**DATA FOR ANALYSIS**
━━━━━━━━

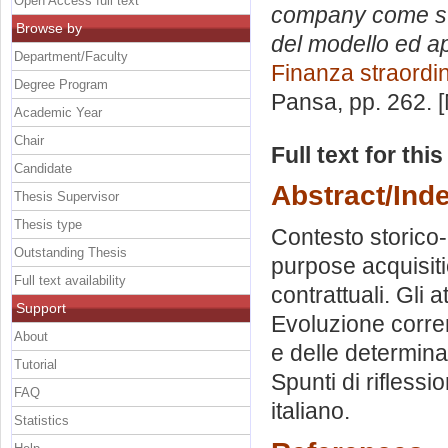
Open Access full text
company come stru
Browse by
del modello ed ap
Department/Faculty
Finanza straordi
Degree Program
Pansa
, pp. 262.
Academic Year
Chair
Full text for thi
Candidate
Abstract/Ind
Thesis Supervisor
Thesis type
Contesto storico-
Outstanding Thesis
purpose acquisit
Full text availability
contrattuali. Gli 
Support
Evoluzione corren
About
e delle determinan
Tutorial
Spunti di rifless
FAQ
italiano.
Statistics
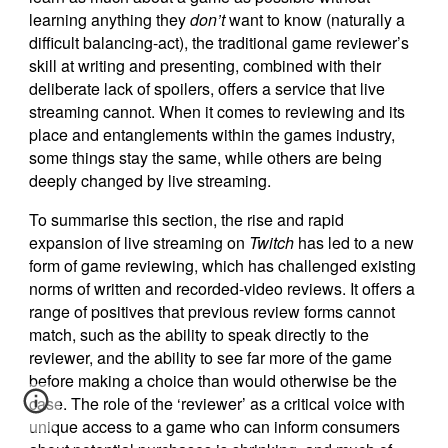
learning anything they
don’t
want to know (naturally a
difficult balancing-act), the traditional game reviewer’s
skill at writing and presenting, combined with their
deliberate lack of spoilers, offers a service that live
streaming cannot. When it comes to reviewing and its
place and entanglements within the games industry,
some things stay the same, while others are being
deeply changed by live streaming.
To summarise this section, the rise and rapid
expansion of live streaming on
Twitch
has led to a new
form of game reviewing, which has challenged existing
norms of written and recorded-video reviews. It offers a
range of positives that previous review forms cannot
match, such as the ability to speak directly to the
reviewer, and the ability to see far more of the game
before making a choice than would otherwise be the
case. The role of the ‘reviewer’ as a critical voice with
unique access to a game who can inform consumers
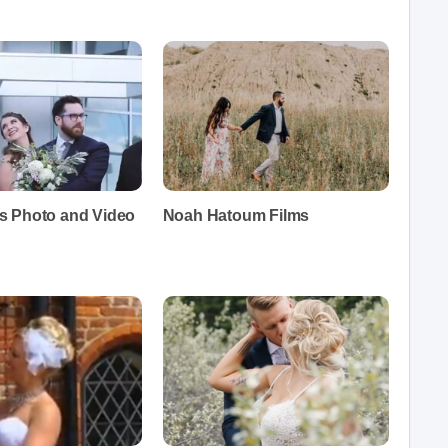
 Photo and Video
Noah Hatoum Films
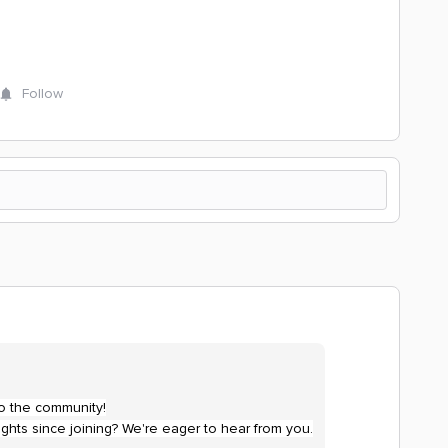
Follow
to the community!
ghts since joining? We're eager to hear from you.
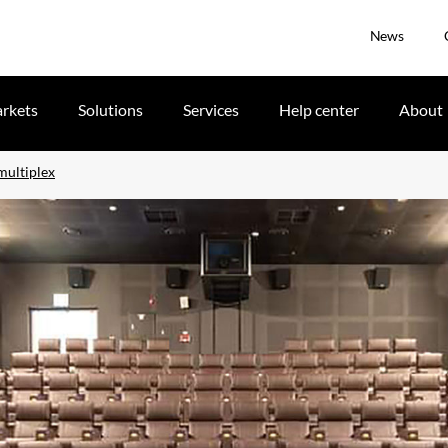
News
rkets
Solutions
Services
Help center
About
multiplex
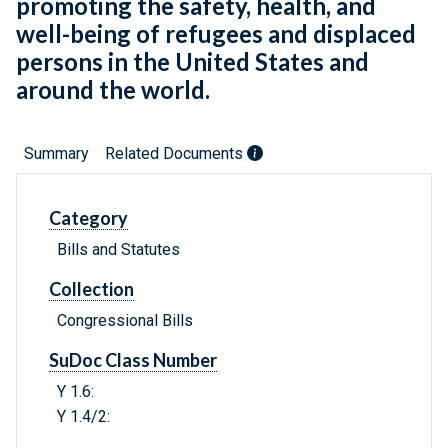
promoting the safety, health, and
well-being of refugees and displaced
persons in the United States and
around the world.
Summary
Related Documents
Category
Bills and Statutes
Collection
Congressional Bills
SuDoc Class Number
Y 1.6:
Y 1.4/2:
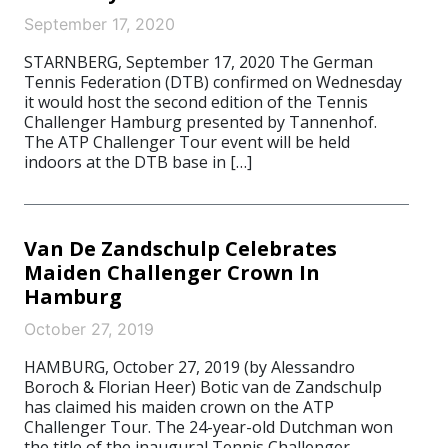
September 17, 2020
STARNBERG, September 17, 2020 The German
Tennis Federation (DTB) confirmed on Wednesday
it would host the second edition of the Tennis
Challenger Hamburg presented by Tannenhof.
The ATP Challenger Tour event will be held
indoors at the DTB base in […]
Van De Zandschulp Celebrates
Maiden Challenger Crown In
Hamburg
October 27, 2019
HAMBURG, October 27, 2019 (by Alessandro
Boroch & Florian Heer) Botic van de Zandschulp
has claimed his maiden crown on the ATP
Challenger Tour. The 24-year-old Dutchman won
the title of the inaugural Tennis Challenger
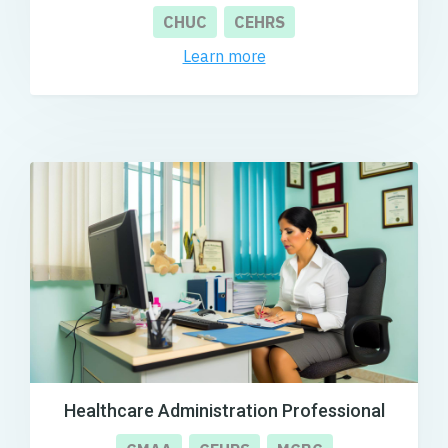
CHUC
CEHRS
Learn more
Healthcare Administration Professional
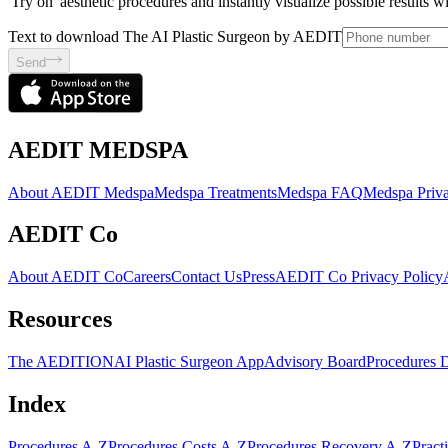
'Try on' aesthetic procedures and instantly visualize possible results 
Text to download The AI Plastic Surgeon by AEDIT
Send
AEDIT MEDSPA
About AEDIT Medspa
Medspa Treatments
Medspa FAQ
Medspa Priva
AEDIT Co
About AEDIT Co
Careers
Contact Us
Press
AEDIT Co Privacy Policy
Resources
The AEDITION
AI Plastic Surgeon App
Advisory Board
Procedures 
Index
Procedures A-Z
Procedures Costs A-Z
Procedures Recovery A-Z
Pract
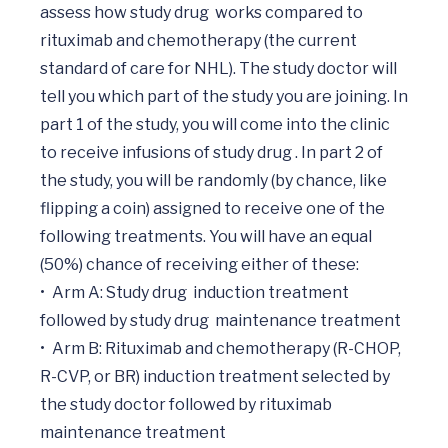
assess how study drug  works compared to 
rituximab and chemotherapy (the current 
standard of care for NHL). The study doctor will 
tell you which part of the study you are joining. In 
part 1 of the study, you will come into the clinic 
to receive infusions of study drug . In part 2 of 
the study, you will be randomly (by chance, like 
flipping a coin) assigned to receive one of the 
following treatments. You will have an equal 
(50%) chance of receiving either of these:

•	Arm A: Study drug  induction treatment 
followed by study drug  maintenance treatment 

•	Arm B: Rituximab and chemotherapy (R-CHOP, 
R-CVP, or BR) induction treatment selected by 
the study doctor followed by rituximab 
maintenance treatment
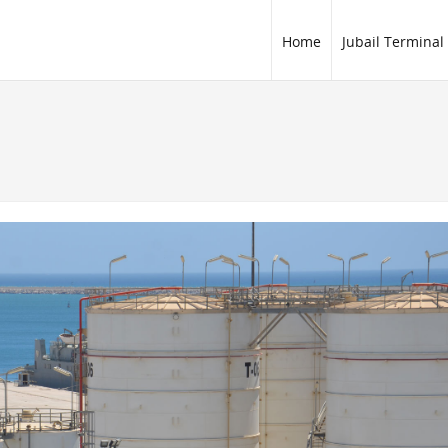
Home
Jubail Terminal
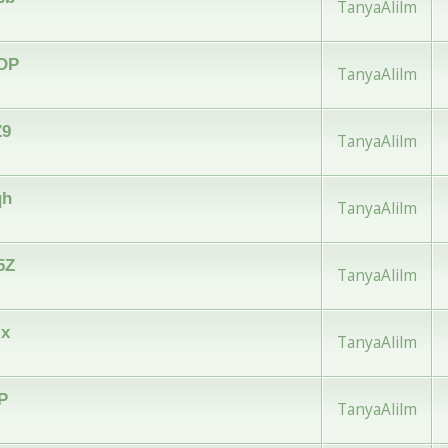
TanyaAlilm
wDP
TanyaAlilm
Z9
TanyaAlilm
qh
TanyaAlilm
5Z
TanyaAlilm
zx
TanyaAlilm
iP
TanyaAlilm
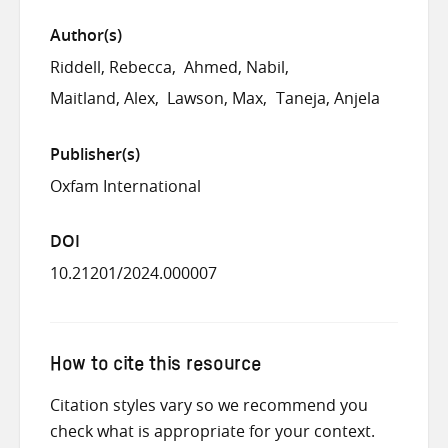
Author(s)
Riddell, Rebecca
Ahmed, Nabil
Maitland, Alex
Lawson, Max
Taneja, Anjela
Publisher(s)
Oxfam International
DOI
10.21201/2024.000007
How to cite this resource
Citation styles vary so we recommend you
check what is appropriate for your context.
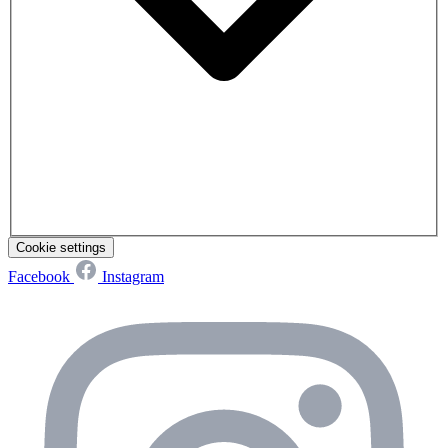
Cookie settings
Facebook
Instagram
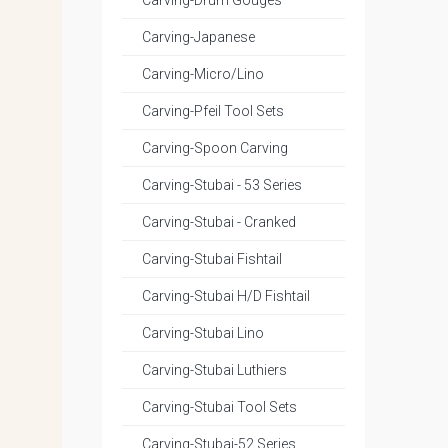
Carving-Drum Gouges
Carving-Japanese
Carving-Micro/Lino
Carving-Pfeil Tool Sets
Carving-Spoon Carving
Carving-Stubai - 53 Series
Carving-Stubai - Cranked
Carving-Stubai Fishtail
Carving-Stubai H/D Fishtail
Carving-Stubai Lino
Carving-Stubai Luthiers
Carving-Stubai Tool Sets
Carving-Stubai-52 Series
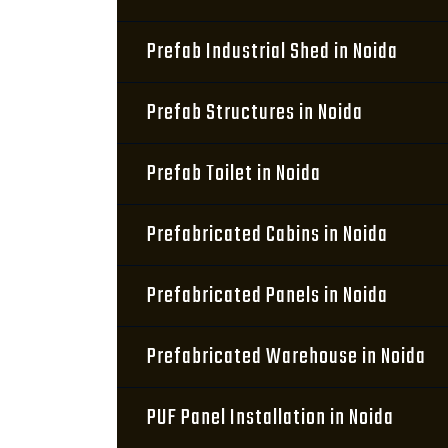
Prefab Industrial Shed in Noida
Prefab Structures in Noida
Prefab Toilet in Noida
Prefabricated Cabins in Noida
Prefabricated Panels in Noida
Prefabricated Warehouse in Noida
PUF Panel Installation in Noida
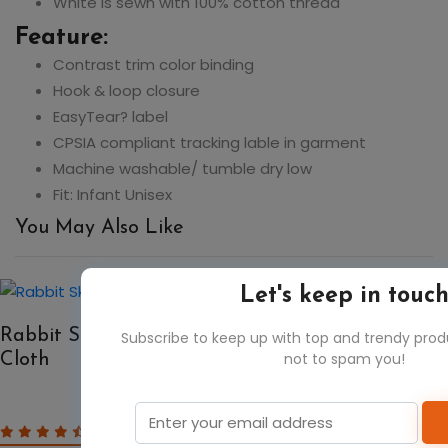
White is sewn with 100% cotton thread
Feature:
Contrast trim color binding
Hook & loop closure
EasyTear? label
CPSIA compliant tracking lable in garment
Machine washable/ tumble dry low
Fit: Infant Unisex
You May Also Like
Let's keep in touc
50%
Rabbit Skins 1014 Infant Terry Burp
Subscribe to keep up with top and trendy pro
not to spam you!
Cloth
$2.71
$5.42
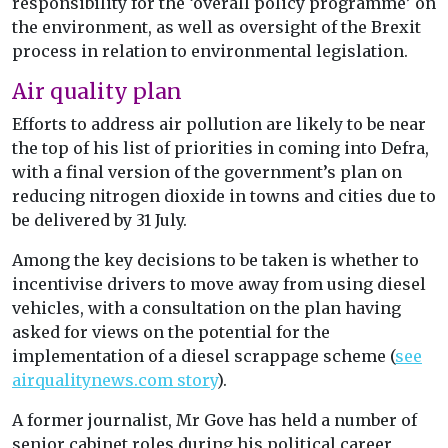
responsibility for the ‘overall policy programme’ on
the environment, as well as oversight of the Brexit
process in relation to environmental legislation.
Air quality plan
Efforts to address air pollution are likely to be near
the top of his list of priorities in coming into Defra,
with a final version of the government’s plan on
reducing nitrogen dioxide in towns and cities due to
be delivered by 31 July.
Among the key decisions to be taken is whether to
incentivise drivers to move away from using diesel
vehicles, with a consultation on the plan having
asked for views on the potential for the
implementation of a diesel scrappage scheme (
see
airqualitynews.com story
).
A former journalist, Mr Gove has held a number of
senior cabinet roles during his political career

━━━━━━━━

**REQUIREMENT**
Find the word "Fishtail" in the entries above, then copy each line that holds it.

**RESULT**
Carving-Stubai Fishtail
Carving-Stubai H/D Fishtail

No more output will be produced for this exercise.